Furthermore, all measures should be encouraged that are designed to make Sunday "a day of joy and freedom from work." 
Celebration of Sunday with the Bishop and in the Parish
26. It is fitting that the sense of ecclesial community, fostered and expressed especially by the shared celebration of Mass on Sunday, should be carefully developed. This applies to assemblies with the bishop, above all in the cathedral church, and to the parish assembly, whose pastor takes the place of the bishop. 
It is of great advantage to promote that active participation of the whole people in the Sunday celebration which is expressed in singing. In fact as far as possible the sung form of celebration should be the first choice. 
Especially on Sundays and holydays the celebrations that take place in other churches and oratories must be coordinated with the celebrations in the parish church so that they contribute to the overall pastoral program.

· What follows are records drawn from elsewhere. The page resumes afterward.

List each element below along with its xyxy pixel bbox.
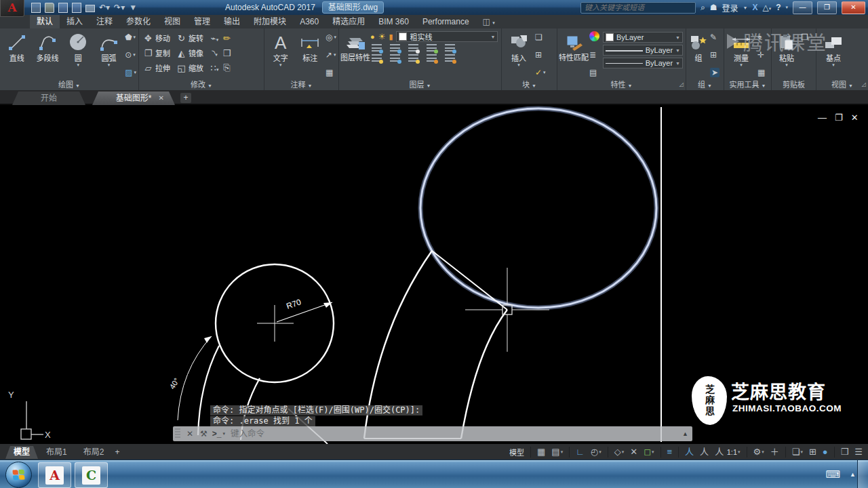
show-desktop-button[interactable]	[857, 460, 868, 488]
graphics-performance-icon[interactable]: ●	[823, 445, 828, 459]
layer-lock-icon[interactable]: ▮	[389, 33, 393, 41]
large-circle-glow[interactable]	[420, 108, 656, 308]
a360-icon[interactable]: △▾	[762, 3, 771, 12]
ribbon-tab-performance[interactable]: Performance	[416, 15, 476, 28]
block-attach-icon[interactable]: ✓▾	[535, 68, 546, 77]
panel-title-utilities[interactable]: 实用工具 ▼	[724, 80, 771, 90]
offset-icon[interactable]: ⎘	[222, 62, 232, 73]
annotation-monitor-icon[interactable]: ＋	[770, 445, 779, 459]
annotation-autoscale-icon[interactable]: 人	[700, 445, 709, 459]
print-icon[interactable]	[85, 5, 95, 12]
taskbar-camtasia-button[interactable]: C	[75, 462, 108, 488]
annotation-visibility-icon[interactable]: 人	[685, 445, 694, 459]
panel-title-layers[interactable]: 图层 ▼	[339, 80, 501, 90]
ribbon-tab-home[interactable]: 默认	[30, 15, 60, 28]
table-icon[interactable]: ▦	[326, 68, 336, 77]
layer-unlock-icon[interactable]	[427, 54, 437, 62]
group-edit-icon[interactable]: ⊞	[710, 50, 719, 60]
panel-title-groups[interactable]: 组 ▼	[686, 80, 724, 90]
color-wheel-icon[interactable]	[589, 31, 599, 41]
linetype-dropdown[interactable]: ByLayer▼	[603, 58, 683, 68]
ribbon-tab-featured[interactable]: 精选应用	[326, 15, 372, 28]
layer-lock2-icon[interactable]	[427, 44, 437, 52]
start-button[interactable]	[5, 462, 32, 488]
drawing-minimize-icon[interactable]: —	[818, 113, 827, 123]
input-method-keyboard-icon[interactable]: ⌨	[825, 468, 840, 481]
lineweight-dropdown[interactable]: ByLayer▼	[603, 45, 683, 56]
block-attributes-icon[interactable]: ⊞	[535, 50, 546, 60]
layer-unisolate-icon[interactable]	[372, 54, 382, 62]
panel-expander-icon[interactable]: ◿	[679, 80, 684, 89]
ribbon-tab-manage[interactable]: 管理	[187, 15, 217, 28]
customize-icon[interactable]: ☰	[854, 445, 863, 459]
panel-title-draw[interactable]: 绘图 ▼	[0, 80, 138, 90]
insert-button[interactable]: 插入▾	[503, 30, 534, 80]
quick-properties-icon[interactable]: ⊞	[809, 445, 816, 459]
layer-off-icon[interactable]	[408, 44, 418, 52]
ribbon-tab-view[interactable]: 视图	[157, 15, 187, 28]
panel-title-annotation[interactable]: 注释 ▼	[264, 80, 338, 90]
ribbon-tab-parametric[interactable]: 参数化	[119, 15, 157, 28]
ribbon-tab-output[interactable]: 输出	[217, 15, 247, 28]
isometric-drafting-icon[interactable]: ◇▾	[614, 445, 625, 459]
move-button[interactable]: 移动	[155, 33, 170, 43]
help-dropdown-icon[interactable]: ▾	[785, 5, 788, 10]
exchange-apps-icon[interactable]: X	[752, 3, 757, 12]
panel-title-block[interactable]: 块 ▼	[502, 80, 557, 90]
multileader-icon[interactable]: ↗▾	[326, 50, 336, 60]
ribbon-tab-annotate[interactable]: 注释	[90, 15, 119, 28]
autocad-logo-icon[interactable]: A	[0, 0, 24, 17]
ellipse-icon[interactable]: ⊙▾	[125, 50, 136, 60]
redo-icon[interactable]: ↷▾	[114, 3, 125, 12]
open-file-icon[interactable]	[45, 3, 54, 13]
polar-tracking-icon[interactable]: ◴▾	[591, 445, 601, 459]
command-close-icon[interactable]: ✕	[186, 429, 193, 439]
search-input[interactable]	[580, 2, 696, 14]
new-file-icon[interactable]	[31, 3, 41, 13]
mirror-button[interactable]: 镜像	[189, 47, 203, 58]
drawing-canvas[interactable]: R70 40° Y X — ❐ ✕ 命令: 指定对角点或 [栏选	[0, 105, 868, 444]
command-bar[interactable]: ✕ ⚒ >_▾ ▲	[173, 426, 692, 441]
trim-icon[interactable]: ⌁▾	[210, 33, 220, 43]
ribbon-tab-bim360[interactable]: BIM 360	[372, 15, 416, 28]
scale-button[interactable]: 缩放	[189, 62, 203, 73]
layer-walk-icon[interactable]	[408, 54, 418, 62]
fillet-icon[interactable]: ◝▾	[210, 48, 220, 58]
command-input[interactable]	[229, 428, 682, 439]
linetype-list-icon[interactable]: ▤	[589, 68, 599, 77]
layer-properties-button[interactable]: 图层特性	[340, 30, 370, 80]
polyline-button[interactable]: 多段线	[32, 30, 62, 80]
workspace-gear-icon[interactable]: ⚙▾	[753, 445, 764, 459]
layer-freeze-icon[interactable]	[390, 44, 400, 52]
command-customize-wrench-icon[interactable]: ⚒	[200, 429, 208, 439]
panel-title-view[interactable]: 视图 ▼◿	[816, 80, 868, 90]
polygon-icon[interactable]: ⬟▾	[125, 33, 136, 42]
panel-expander-icon[interactable]: ◿	[862, 80, 866, 89]
panel-title-properties[interactable]: 特性 ▼◿	[557, 80, 686, 90]
rotate-button[interactable]: 旋转	[189, 33, 203, 43]
arc-button[interactable]: 圆弧▾	[94, 30, 124, 80]
tray-expand-icon[interactable]: ▲	[850, 471, 856, 478]
circle-button[interactable]: 圆▾	[63, 30, 94, 80]
ortho-icon[interactable]: ∟	[576, 445, 585, 459]
layer-dropdown[interactable]: 粗实线 ▼	[396, 31, 498, 42]
undo-icon[interactable]: ↶▾	[99, 3, 110, 12]
copy-button[interactable]: 复制	[155, 47, 170, 58]
match-properties-button[interactable]: 特性匹配	[559, 30, 589, 80]
layout-tab-layout1[interactable]: 布局1	[38, 446, 75, 459]
new-drawing-tab-icon[interactable]: +	[180, 93, 191, 103]
clean-screen-icon[interactable]: ❒	[841, 445, 849, 459]
command-prompt-icon[interactable]: >_▾	[212, 429, 225, 439]
ribbon-tab-insert[interactable]: 插入	[60, 15, 90, 28]
new-layout-icon[interactable]: +	[115, 447, 119, 457]
layout-tab-layout2[interactable]: 布局2	[75, 446, 113, 459]
layer-thaw-sun-icon[interactable]: ☀	[378, 32, 386, 41]
dimension-button[interactable]: 标注	[296, 30, 326, 80]
qat-dropdown-icon[interactable]: ▼	[129, 3, 137, 12]
band-inner-arc[interactable]	[461, 310, 507, 439]
radius-dimension-line[interactable]	[277, 302, 332, 322]
stretch-button[interactable]: 拉伸	[155, 62, 170, 73]
restore-button[interactable]: ❐	[817, 1, 837, 14]
ribbon-minimize-icon[interactable]: ◫ ▾	[476, 15, 502, 28]
leader-icon[interactable]: ◎▾	[326, 33, 336, 42]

It is indeed advantageous that small, nonclerical, religious communities and other such communities, especially those that work in the parish, take part in the parish Mass on these days.
As to the hours and the number of Masses to be celebrated in parishes, the convenience of the parish community must be kept in mind and the number of Masses not so multiplied as to harm pastoral effectiveness. Such would be the case, for example, if because there were too many Masses, only small groups of the faithful would attend each one in churches that can hold many people; or if, also because of the number of Masses, the priests were to be so overwhelmed with work that they could fulfill their ministry only with great difficulty.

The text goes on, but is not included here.